:: PROBLEM TO SOLVE ::
Under this line are the records; write out word for word the part that begins at the line containing "advise that." and ends at the line containing "When you’re 17", and no more.

[Collected data]
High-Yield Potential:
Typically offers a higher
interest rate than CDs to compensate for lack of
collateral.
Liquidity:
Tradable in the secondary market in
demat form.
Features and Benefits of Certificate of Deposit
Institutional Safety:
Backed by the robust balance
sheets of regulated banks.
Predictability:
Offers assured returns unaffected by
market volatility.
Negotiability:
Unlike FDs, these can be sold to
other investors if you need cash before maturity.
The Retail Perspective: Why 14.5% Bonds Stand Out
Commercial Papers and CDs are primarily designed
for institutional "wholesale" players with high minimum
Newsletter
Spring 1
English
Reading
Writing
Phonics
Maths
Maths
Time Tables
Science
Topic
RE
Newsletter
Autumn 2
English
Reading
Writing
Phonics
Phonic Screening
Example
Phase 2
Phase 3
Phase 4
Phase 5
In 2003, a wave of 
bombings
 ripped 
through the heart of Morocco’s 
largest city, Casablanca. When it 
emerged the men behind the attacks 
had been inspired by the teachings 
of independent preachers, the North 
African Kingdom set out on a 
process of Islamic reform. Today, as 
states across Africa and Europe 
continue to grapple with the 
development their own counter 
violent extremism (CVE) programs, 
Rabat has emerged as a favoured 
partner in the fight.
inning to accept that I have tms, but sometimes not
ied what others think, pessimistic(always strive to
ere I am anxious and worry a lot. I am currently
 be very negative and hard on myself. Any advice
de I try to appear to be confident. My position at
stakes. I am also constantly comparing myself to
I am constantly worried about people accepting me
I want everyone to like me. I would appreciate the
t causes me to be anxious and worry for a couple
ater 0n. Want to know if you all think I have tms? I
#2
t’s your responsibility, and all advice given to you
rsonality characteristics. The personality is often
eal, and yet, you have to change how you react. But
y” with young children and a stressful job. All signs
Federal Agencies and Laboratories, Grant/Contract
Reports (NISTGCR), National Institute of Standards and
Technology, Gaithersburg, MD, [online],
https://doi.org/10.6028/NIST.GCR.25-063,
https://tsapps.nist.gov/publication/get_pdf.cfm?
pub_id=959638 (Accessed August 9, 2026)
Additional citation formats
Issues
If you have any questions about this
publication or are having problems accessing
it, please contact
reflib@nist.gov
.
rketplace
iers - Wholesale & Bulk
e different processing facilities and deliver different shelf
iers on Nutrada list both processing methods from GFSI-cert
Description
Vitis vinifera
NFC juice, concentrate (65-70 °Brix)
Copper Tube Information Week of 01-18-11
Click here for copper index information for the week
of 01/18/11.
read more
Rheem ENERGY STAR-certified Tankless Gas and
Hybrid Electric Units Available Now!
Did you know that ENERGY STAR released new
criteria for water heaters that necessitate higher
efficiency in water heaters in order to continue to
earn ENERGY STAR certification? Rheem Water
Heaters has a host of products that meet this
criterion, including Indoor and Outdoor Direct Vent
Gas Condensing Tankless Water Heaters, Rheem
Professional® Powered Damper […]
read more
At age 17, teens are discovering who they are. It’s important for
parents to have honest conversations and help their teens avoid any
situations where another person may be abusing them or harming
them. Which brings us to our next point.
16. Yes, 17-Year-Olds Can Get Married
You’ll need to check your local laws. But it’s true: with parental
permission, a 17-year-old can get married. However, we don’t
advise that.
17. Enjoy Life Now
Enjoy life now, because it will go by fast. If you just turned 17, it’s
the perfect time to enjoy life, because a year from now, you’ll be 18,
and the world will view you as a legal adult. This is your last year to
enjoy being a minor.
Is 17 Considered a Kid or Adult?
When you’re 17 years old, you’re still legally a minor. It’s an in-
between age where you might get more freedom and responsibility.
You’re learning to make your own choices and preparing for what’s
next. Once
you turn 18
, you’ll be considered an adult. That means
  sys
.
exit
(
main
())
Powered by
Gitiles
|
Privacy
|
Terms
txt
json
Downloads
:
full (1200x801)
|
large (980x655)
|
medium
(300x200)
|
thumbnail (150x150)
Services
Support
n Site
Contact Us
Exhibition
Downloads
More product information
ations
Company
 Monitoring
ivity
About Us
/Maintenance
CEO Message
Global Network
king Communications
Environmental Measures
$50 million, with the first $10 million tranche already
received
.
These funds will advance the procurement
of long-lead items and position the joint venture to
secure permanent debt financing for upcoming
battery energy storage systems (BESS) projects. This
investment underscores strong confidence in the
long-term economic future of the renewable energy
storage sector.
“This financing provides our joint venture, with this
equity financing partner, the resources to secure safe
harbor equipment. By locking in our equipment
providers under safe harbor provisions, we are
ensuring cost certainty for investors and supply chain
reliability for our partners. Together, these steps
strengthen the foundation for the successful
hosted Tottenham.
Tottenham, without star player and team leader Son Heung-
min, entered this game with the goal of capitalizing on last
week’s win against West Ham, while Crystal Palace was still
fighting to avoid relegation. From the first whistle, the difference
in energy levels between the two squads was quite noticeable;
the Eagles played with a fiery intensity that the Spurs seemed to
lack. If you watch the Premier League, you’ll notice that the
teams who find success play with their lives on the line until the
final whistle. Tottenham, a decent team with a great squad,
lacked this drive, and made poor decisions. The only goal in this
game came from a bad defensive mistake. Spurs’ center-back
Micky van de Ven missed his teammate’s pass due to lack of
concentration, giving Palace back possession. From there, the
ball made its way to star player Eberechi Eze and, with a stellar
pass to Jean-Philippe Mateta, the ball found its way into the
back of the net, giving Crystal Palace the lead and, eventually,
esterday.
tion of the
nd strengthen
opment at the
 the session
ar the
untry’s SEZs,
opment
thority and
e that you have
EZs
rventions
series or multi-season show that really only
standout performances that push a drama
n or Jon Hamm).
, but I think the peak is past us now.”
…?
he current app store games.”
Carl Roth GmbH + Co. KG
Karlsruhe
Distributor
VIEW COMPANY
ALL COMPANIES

:: ANSWER AREA ::
advise that.
17. Enjoy Life Now
Enjoy life now, because it will go by fast. If you just turned 17, it’s
the perfect time to enjoy life, because a year from now, you’ll be 18,
and the world will view you as a legal adult. This is your last year to
enjoy being a minor.
Is 17 Considered a Kid or Adult?
When you’re 17 years old, you’re still legally a minor. It’s an in-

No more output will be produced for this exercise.